AIM OF THE TASK:
Before you reproduce the entries that follow, strip out any image they contain and keep the rest exact.

RECORDS FOR THE TASK:
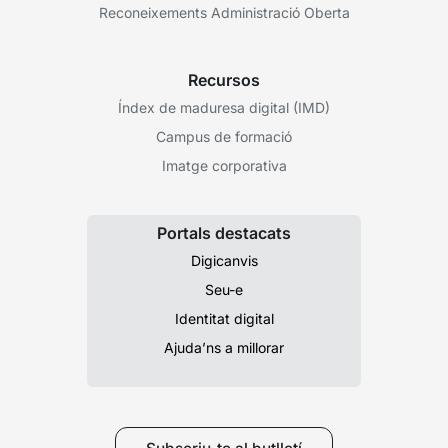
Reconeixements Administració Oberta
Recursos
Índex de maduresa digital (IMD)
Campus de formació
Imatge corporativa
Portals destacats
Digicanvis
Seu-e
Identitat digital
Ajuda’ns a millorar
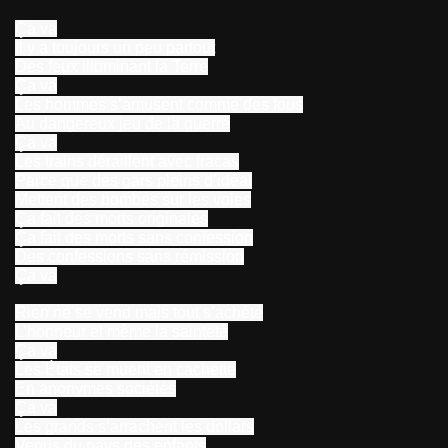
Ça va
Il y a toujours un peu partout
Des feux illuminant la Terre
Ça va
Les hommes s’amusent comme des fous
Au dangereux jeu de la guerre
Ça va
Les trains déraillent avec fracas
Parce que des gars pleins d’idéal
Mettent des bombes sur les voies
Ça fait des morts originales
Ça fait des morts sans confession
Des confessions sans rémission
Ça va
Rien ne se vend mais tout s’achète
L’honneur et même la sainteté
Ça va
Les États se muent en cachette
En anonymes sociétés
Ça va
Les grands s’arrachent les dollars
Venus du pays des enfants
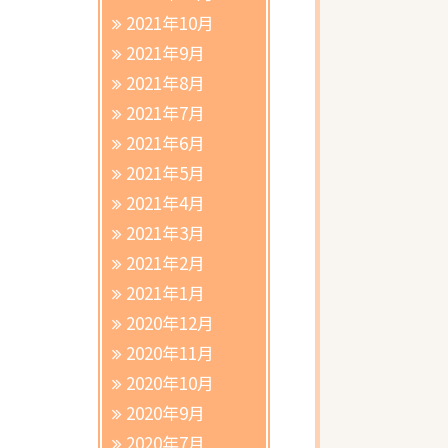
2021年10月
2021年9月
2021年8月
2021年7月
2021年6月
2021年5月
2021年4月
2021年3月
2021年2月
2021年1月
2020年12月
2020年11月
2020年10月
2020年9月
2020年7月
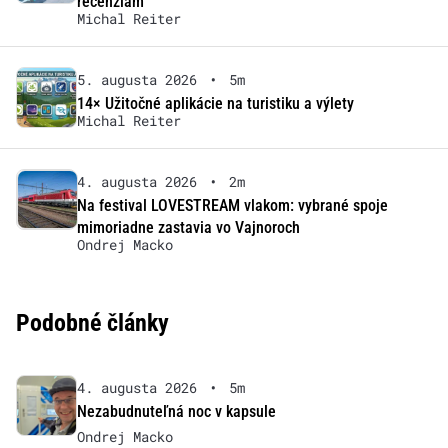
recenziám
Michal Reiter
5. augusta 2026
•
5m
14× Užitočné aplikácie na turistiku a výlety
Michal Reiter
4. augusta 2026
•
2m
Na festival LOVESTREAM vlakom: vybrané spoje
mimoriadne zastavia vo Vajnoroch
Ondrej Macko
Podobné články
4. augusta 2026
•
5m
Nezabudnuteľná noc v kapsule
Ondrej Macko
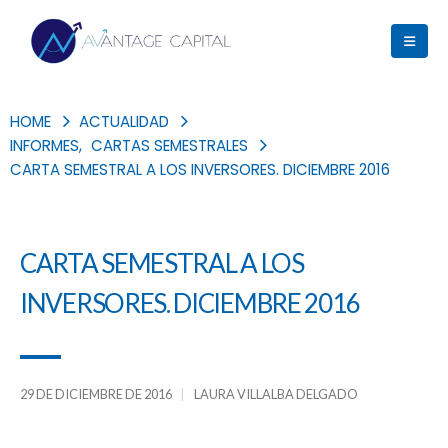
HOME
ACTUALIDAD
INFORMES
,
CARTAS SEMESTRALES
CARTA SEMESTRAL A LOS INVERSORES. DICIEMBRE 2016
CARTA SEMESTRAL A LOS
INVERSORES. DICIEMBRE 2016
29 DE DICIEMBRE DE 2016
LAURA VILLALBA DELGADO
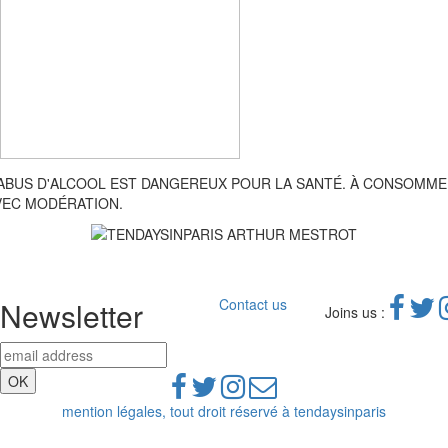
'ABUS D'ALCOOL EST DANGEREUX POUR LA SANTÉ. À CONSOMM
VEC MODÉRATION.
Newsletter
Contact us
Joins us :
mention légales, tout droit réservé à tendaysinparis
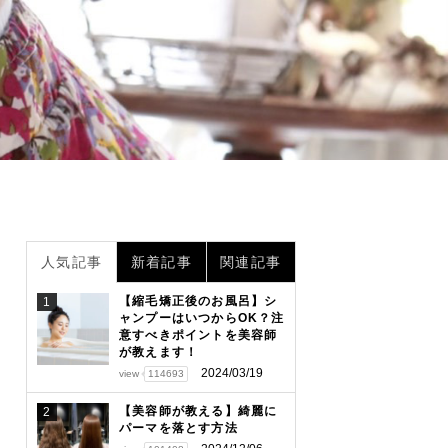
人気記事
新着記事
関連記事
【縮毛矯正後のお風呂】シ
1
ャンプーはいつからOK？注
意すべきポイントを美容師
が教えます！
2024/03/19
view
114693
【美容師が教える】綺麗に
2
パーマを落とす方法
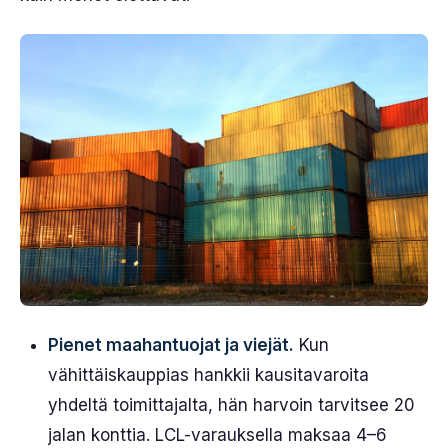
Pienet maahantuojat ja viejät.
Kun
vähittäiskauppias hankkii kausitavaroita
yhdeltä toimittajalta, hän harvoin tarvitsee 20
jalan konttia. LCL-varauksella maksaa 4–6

TASK OUTPUT:
Reconeixements Administració Oberta
Recursos
Índex de maduresa digital (IMD)
Campus de formació
Imatge corporativa
Portals destacats
Digicanvis
Seu-e
Identitat digital
Ajuda’ns a millorar
Ça va
Il y a toujours un peu partout
Des feux illuminant la Terre
Ça va
Les hommes s’amusent comme des fous
Au dangereux jeu de la guerre
Ça va
Les trains déraillent avec fracas
Parce que des gars pleins d’idéal
Mettent des bombes sur les voies
Ça fait des morts originales
Ça fait des morts sans confession
Des confessions sans rémission
Ça va
Rien ne se vend mais tout s’achète
L’honneur et même la sainteté
Ça va
Les États se muent en cachette
En anonymes sociétés
Ça va
Les grands s’arrachent les dollars
Venus du pays des enfants
2021年10月
2021年9月
2021年8月
2021年7月
2021年6月
2021年5月
2021年4月
2021年3月
2021年2月
2021年1月
2020年12月
2020年11月
2020年10月
2020年9月
2020年7月
recenziám
Michal Reiter
5. augusta 2026
•
5m
14× Užitočné aplikácie na turistiku a výlety
Michal Reiter
4. augusta 2026
•
2m
Na festival LOVESTREAM vlakom: vybrané spoje
mimoriadne zastavia vo Vajnoroch
Ondrej Macko
Podobné články
4. augusta 2026
•
5m
Nezabudnuteľná noc v kapsule
Ondrej Macko
HOME
ACTUALIDAD
INFORMES
,
CARTAS SEMESTRALES
CARTA SEMESTRAL A LOS INVERSORES. DICIEMBRE 2016
CARTA SEMESTRAL A LOS
INVERSORES. DICIEMBRE 2016
29 DE DICIEMBRE DE 2016
LAURA VILLALBA DELGADO
'ABUS D'ALCOOL EST DANGEREUX POUR LA SANTÉ. À CONSOMM
VEC MODÉRATION.
Newsletter
Contact us
Joins us :
mention légales, tout droit réservé à tendaysinparis
人気記事
新着記事
関連記事
【縮毛矯正後のお風呂】シ
1
ャンプーはいつからOK？注
意すべきポイントを美容師
が教えます！
2024/03/19
view
114693
【美容師が教える】綺麗に
2
パーマを落とす方法
Pienet maahantuojat ja viejät.
Kun
vähittäiskauppias hankkii kausitavaroita
yhdeltä toimittajalta, hän harvoin tarvitsee 20
jalan konttia. LCL-varauksella maksaa 4–6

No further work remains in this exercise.